Detto

Hold a key, speak, release, text appears.
Meetings. Voice memos. System-wide dictation. Nothing leaves your Mac.

Detto is a macOS app for Apple Silicon. It captures meetings, takes voice memos, and gives you system-wide dictation, all running locally. ASR on the Neural Engine, text refinement on the GPU. After the initial model download, nothing leaves your Mac. Transcripts land as plain markdown with YAML frontmatter, ready for Obsidian, agents, backlinks, and whatever you build next.

Detto, idle state with client briefing

Detto, selecting clients and viewing briefing panels

Why

I'm a consultant. I built an Obsidian vault as a second brain: structured notes with YAML frontmatter, backlinks, tags, and an AI agent layer that processes everything automatically. Client files, meeting notes, action items, daily briefs, all flowing through the vault.

The problem was capture. I'm on calls all day and I don't take notes. I needed something that would listen, transcribe, and drop structured markdown into the vault where my agents could pick it up. Pull out action items, update client files, connect the dots.

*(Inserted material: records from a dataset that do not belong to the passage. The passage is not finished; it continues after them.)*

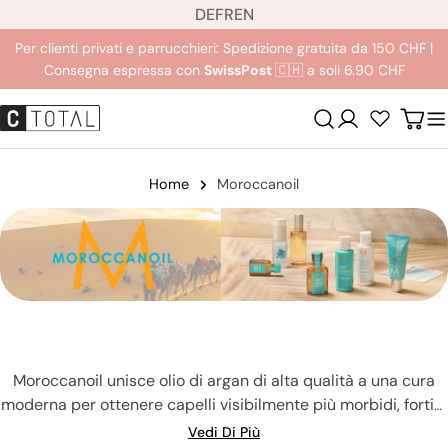
L
Salta
DE
FR
EN
i
al
Per clienti privati e parrucchieri: Spedizione gratuita da 150 CHF |
n
contenuto
Consegna espressa con
SwissPost
🇨🇭 a soli 6.90 CHF
g
u
Login
Carre
a
Home
Moroccanoil
Moroccanoil unisce olio di argan di alta qualità a una cura
moderna per ottenere capelli visibilmente più morbidi, forti e
luminosi. Scopri soluzioni professionali contro la secchezza, il
Vedi Di Più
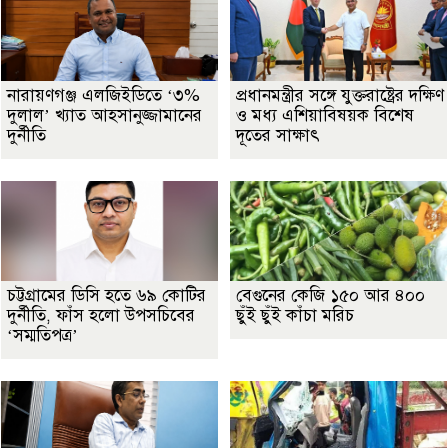
নারায়ণগঞ্জ এলজিইডিতে ‘৩%
প্রধানমন্ত্রীর সঙ্গে যুক্তরাষ্ট্রের দক্ষিণ
দুলাল’ খ্যাত আহসানুজ্জামানের
ও মধ্য এশিয়াবিষয়ক বিশেষ
দুর্নীতি
দূতের সাক্ষাৎ
চট্টগ্রামের ডিসি হতে ৬৯ কোটির
বেগুনের কেজি ১৫০ আর ৪০০
দুর্নীতি, ফাঁস হলো উপসচিবের
ছুঁই ছুঁই কাঁচা মরিচ
‘সম্মতিপত্র’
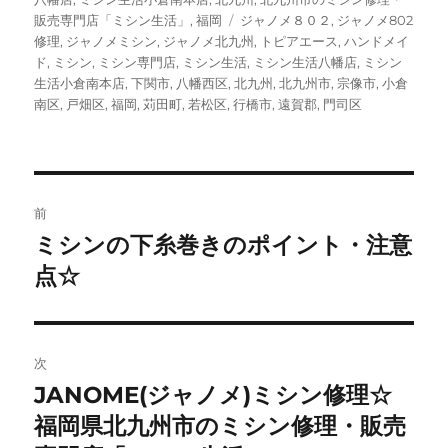
ゴ
タ
販売専門店「ミシン生活」
,
福岡
ジャノメ８０２
,
ジャノメ802
リ
グ
修理
,
ジャノメミシン
,
ジャノメ北九州
,
トピアエース
,
ハンドメイ
ー
ド
,
ミシン
,
ミシン専門店
,
ミシン生活
,
ミシン生活八幡店
,
ミシン
生活小倉南本店
,
下関市
,
八幡西区
,
北九州
,
北九州市
,
宗像市
,
小倉
南区
,
戸畑区
,
福岡
,
苅田町
,
若松区
,
行橋市
,
遠賀郡
,
門司区
投
前
稿
ミシンの下糸巻きのポイント・注意
前
の
点☆
ナ
投
ビ
稿:
ゲ
次
JANOME(ジャノメ)ミシン修理☆
次
ー
の
福岡県北九州市のミシン修理・販売
シ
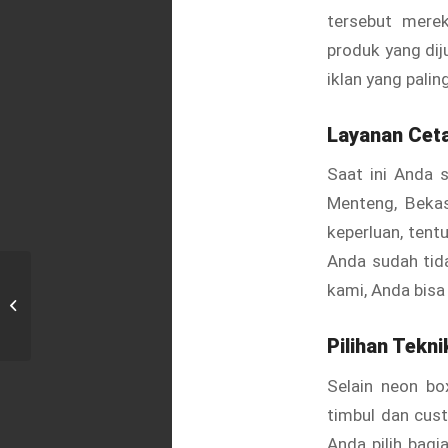
tersebut mere
produk yang dij
iklan yang paling
Layanan Cet
Saat ini Anda 
Menteng, Beka
keperluan, tent
Anda sudah tid
kami, Anda bisa
Cetak Sticker di Jatiluhur, Bekasi
Pilihan Tekn
Selain
neon bo
timbul dan cus
Anda pilih bagi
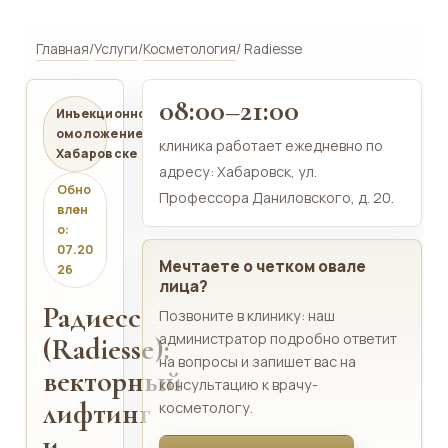
Главная
/
Услуги
/
Косметология
/ Radiesse
08:00–21:00
Инъекционное
омоложение в
клиника работает ежедневно по
Хабаровске
адресу: Хабаровск, ул.
Обно
Профессора Даниловского, д. 20.
влен
о:
07.20
Мечтаете о четком овале
26
лица?
Радиесс
Позвоните в клинику: наш
администратор подробно ответит
(Radiesse):
на вопросы и запишет вас на
векторный
консультацию к врачу-
лифтинг
косметологу.
и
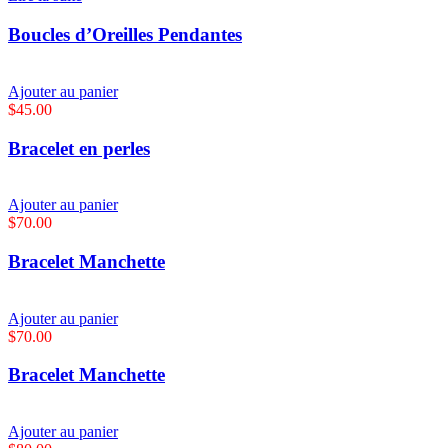
Boucles d’Oreilles Pendantes
Ajouter au panier
$
45.00
Bracelet en perles
Ajouter au panier
$
70.00
Bracelet Manchette
Ajouter au panier
$
70.00
Bracelet Manchette
Ajouter au panier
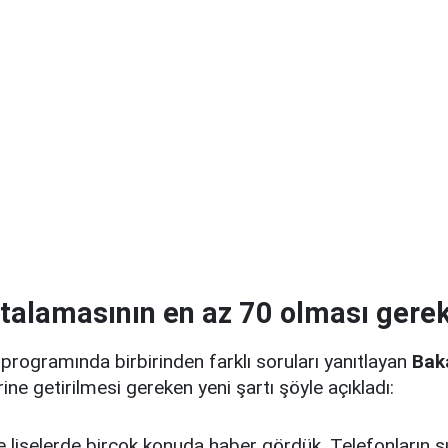
talamasının en az 70 olması gere
rogramında birbirinden farklı soruları yanıtlayan
Bak
ine getirilmesi gereken yeni şartı şöyle açıkladı:
 liselerde birçok konuda haber gördük. Telefonların sı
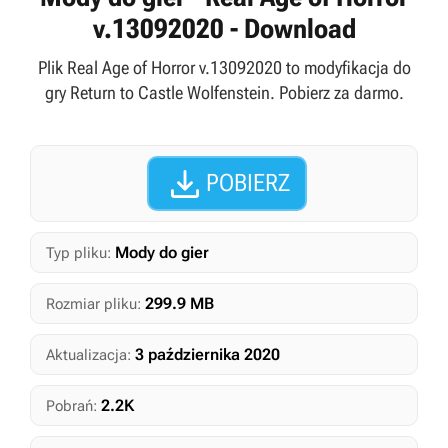
v.13092020 - Download
Plik Real Age of Horror v.13092020 to modyfikacja do
gry Return to Castle Wolfenstein. Pobierz za darmo.

POBIERZ
Mody do gier
Typ pliku:
299.9 MB
Rozmiar pliku:
3 października 2020
Aktualizacja:
2.2K
Pobrań:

I looked at Otter, Granola, Fireflies. They all lock your data in their cloud, their format, their walled garden. None of them output plain markdown. None of them feed into an agent workflow. None of them work offline.

Detto exists because none of them did what I needed. Your voice, your Mac, your files.

Philosophy

Privacy is architecture, not a toggle. There is no server. There is no account. There is no analytics SDK buried in the dependency tree. After the initial model download, the only network activity is optional Sparkle update checks against a static XML file on GitHub Pages. Everything else runs on your hardware.

Vault-native output. Every transcript is a plain .md file with YAML frontmatter. You own the files. Open them in Obsidian, VS Code, a text editor, or feed them to an agent pipeline. No proprietary format, no export step, no lock-in.

On-device intelligence. ASR runs on the Apple Neural Engine via Parakeet-TDT v3. Text refinement runs on the GPU via Llama 3.2 3B through MLX. Dictation uses a two-phase design: emit a transcript immediately, then refine in the background. That's what makes it feel instant while still producing clean output. Small local models won't match a frontier cloud model on polish. That's the trade for owning your voice.

Capture without context is just noise. Detto reads your client files before the call, surfaces contacts and priorities, embeds structured context into the transcript, and renames the output file so your vault stays organized without manual effort.

Modes

Call Capture

Grabs mic + system audio simultaneously during a call. Mic audio is labeled "You," system audio is labeled "Them" for clean channel-based speaker separation. The app detects which conferencing app is active (Teams, Zoom, Slack, Webex, Google Meet) and tags the transcript metadata accordingly. Output lands in your vault as a structured .md file with YAML frontmatter.

Detto call capture with live transcript

Voice Memo

Mic only. For quick thoughts, verbal notes, stream of consciousness. Saves to a separate folder so it doesn't clutter your meeting transcripts. Same structured output, same frontmatter.

Dictation

Hold a hotkey to record, release to transcribe. Text gets injected at your cursor in whatever app you're using. Slack, email, a doc, a terminal. Works system-wide. Works offline.

Transcription speed rivaling cloud alternatives. Zero bytes sent.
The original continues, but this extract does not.